Data to examine:
☆ ☆ ☆ ☆ ☆
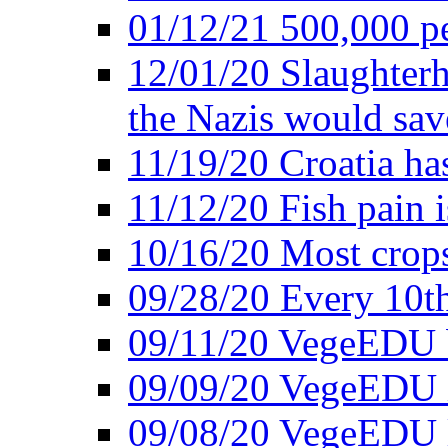
01/12/21 500,000 p
12/01/20 Slaughterh
the Nazis would sav
11/19/20 Croatia ha
11/12/20 Fish pain i
10/16/20 Most crops
09/28/20 Every 10th
09/11/20 VegeEDU
09/09/20 VegeEDU i
09/08/20 VegeEDU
☆ ☆ ☆ ☆ ☆
How to complete this task:
Every line above should be reproduced exactly, please, with no pictures included.

Reply to the exercise:
01/12/21 500,000 p
12/01/20 Slaughterh
the Nazis would sav
11/19/20 Croatia ha
11/12/20 Fish pain i
10/16/20 Most crops
09/28/20 Every 10th
09/11/20 VegeEDU
09/09/20 VegeEDU i
09/08/20 VegeEDU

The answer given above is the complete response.